3. Check the ops switches in the DSC100 to make sure they are set right
4. I believe their is a lock CV on some decoder so you do need to check that. 
5. Make sure you can control the loco on the mains so you know for sure that the decoder is responding and what its address is
6. With the loco on the programming track, does decoder pro recognize it

Does this lack of recognizing the programming track happen with all the loco's or just one? 

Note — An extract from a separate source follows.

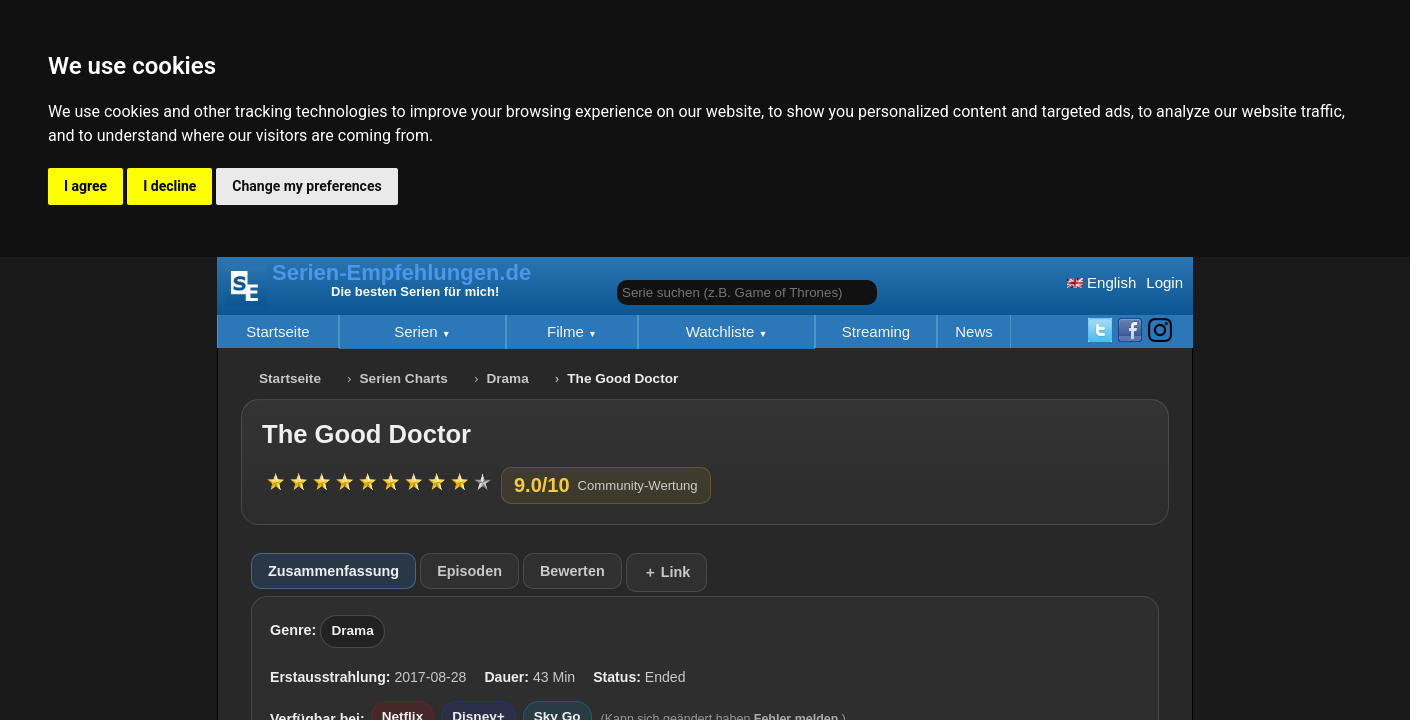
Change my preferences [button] (306, 186)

I did notice that the DSC100 can be set to use the "Programming track" as an automated deceleration track, just another feature they throw in to add more confusion, but could turn out to be a big benefit for some. You might check to make sure that ops switch in the DSC100 is not on!


----------



## ddixoncint1 (Aug 31, 2016)

Thanks for your comments. #6 above is the problem. 
A back ground story. For several years, I belonged to a module group which was set up using Digitrax only. Before I converted to DCC, I had to make the decision of which manufacturer to go with . I chose Digitrax because of its history in the hobby and the amount of documentation there was. Things have changed. Tony's trains use to sell a special decoder that would work with SW-9 and SW-12 (if I am getting my numbers correctly ) But no more. 
Again I apologize for rambling on.
I never thought about trying to use the throttle in decoder pro. That will be my weekend project. Will let you know when this all works out. 

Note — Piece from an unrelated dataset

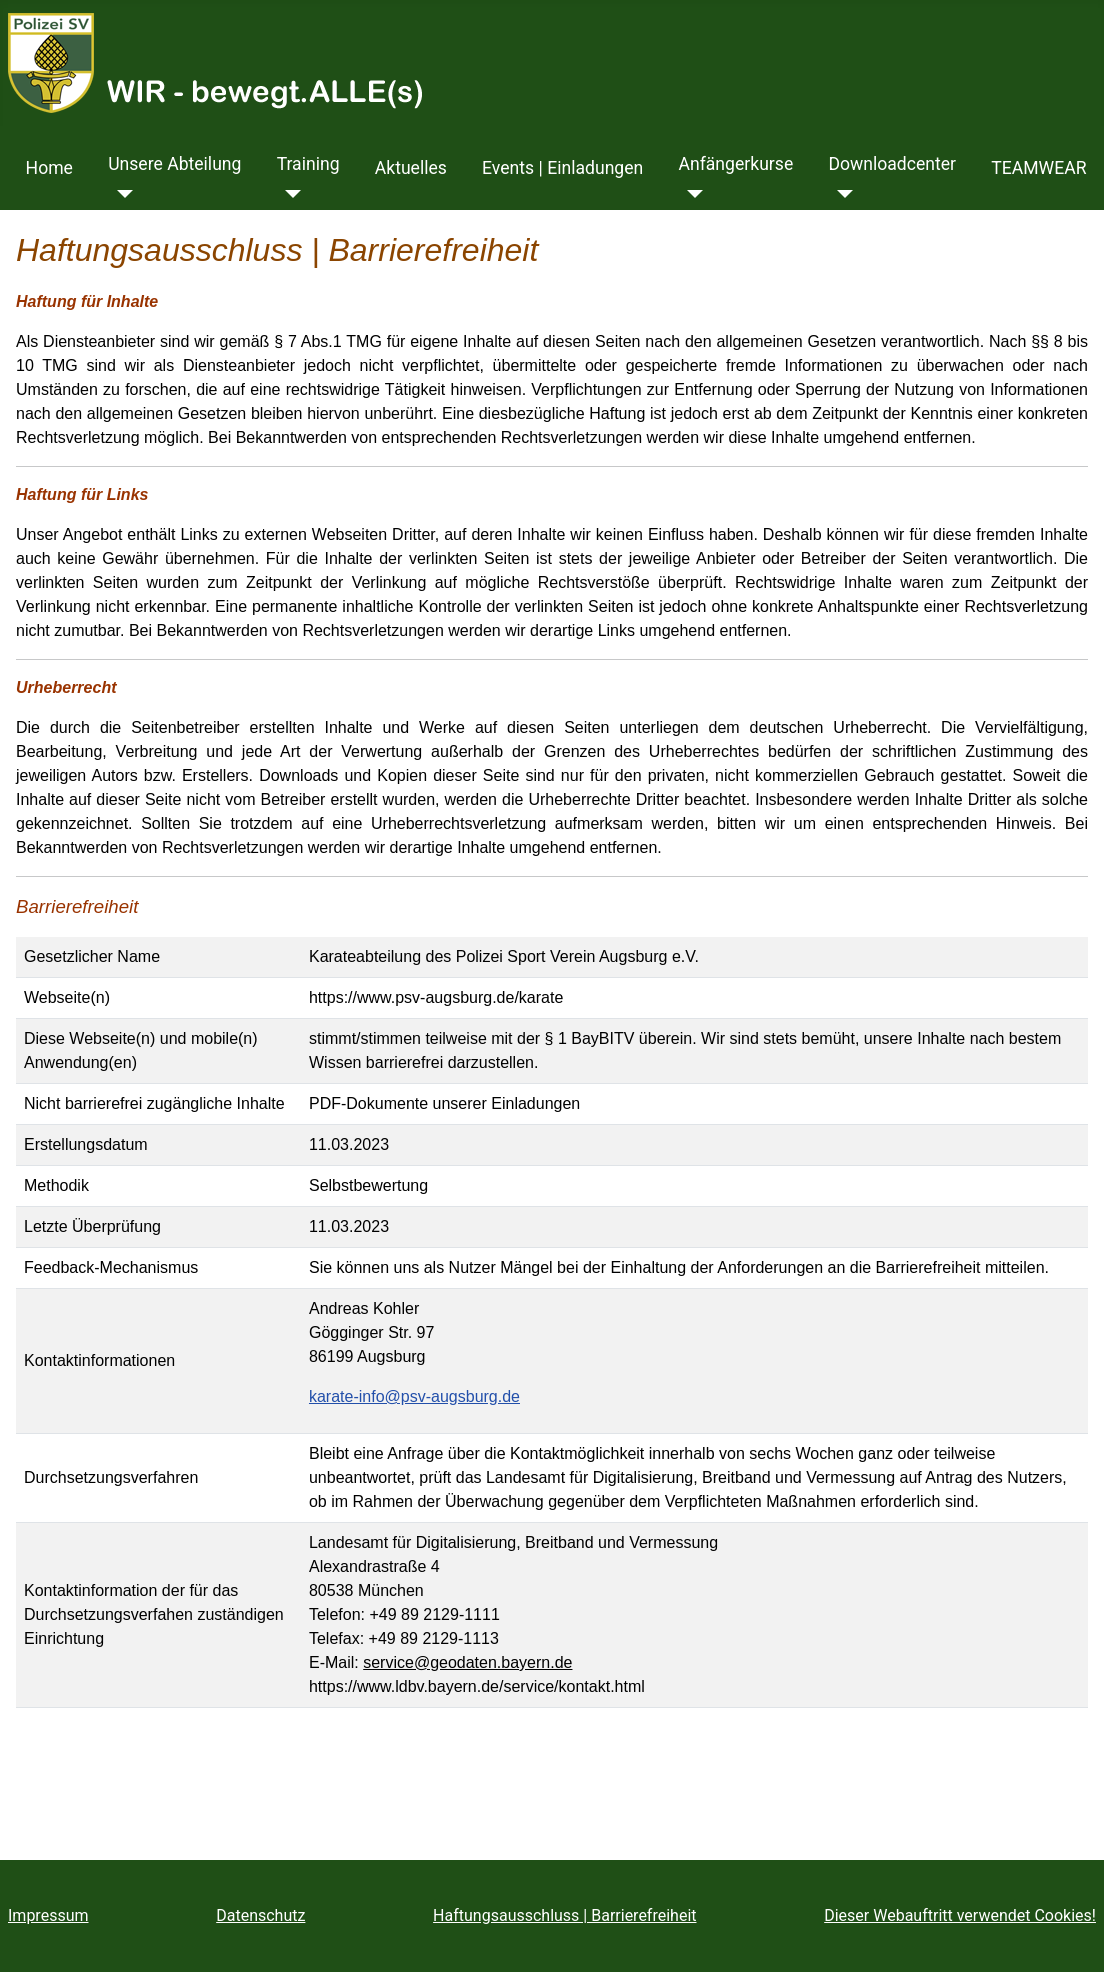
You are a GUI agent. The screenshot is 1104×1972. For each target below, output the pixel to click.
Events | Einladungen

Sent from my SM-G900V using Tapatalk


----------



## Lemonhawk (Sep 24, 2013)

using a DecoderPro throttle was how I checked out the computer interface. If that works and you still can't get to the loco on the programming track then you could try a different Loco and try too isolate if its the loco or something in the Digitrax system.


----------



## Cycleops (Dec 6, 2014)

If you're finding it just too difficult to get along with just sell it as @Chip suggests and buy something a bit more user friendly. Little point in labouring on with something which doesn't work the way you want it to.


----------



## Lemonhawk (Sep 24, 2013)

Did you try the Digitrax forum for help? You can also call them and they will attempt to help.


----------



## Chip (Feb 11, 2016)

CTValleyRR said:


> I'm with Lemonhawk. I don't use Digitrax, because personally I find it too fiddly, but there are lots of folks here who swear by it. I wonder where they are?


They usually swoop in and pontificate brilliantly, resolving the difficulties in a jiffy. The features they explain are enough to make me want to switch to "Digi" but then another thread like this pops up.

I feel bad for the man, I agonized over which system to get and chose the one NOBODY was dedicating entire threads to the problems it had.


----------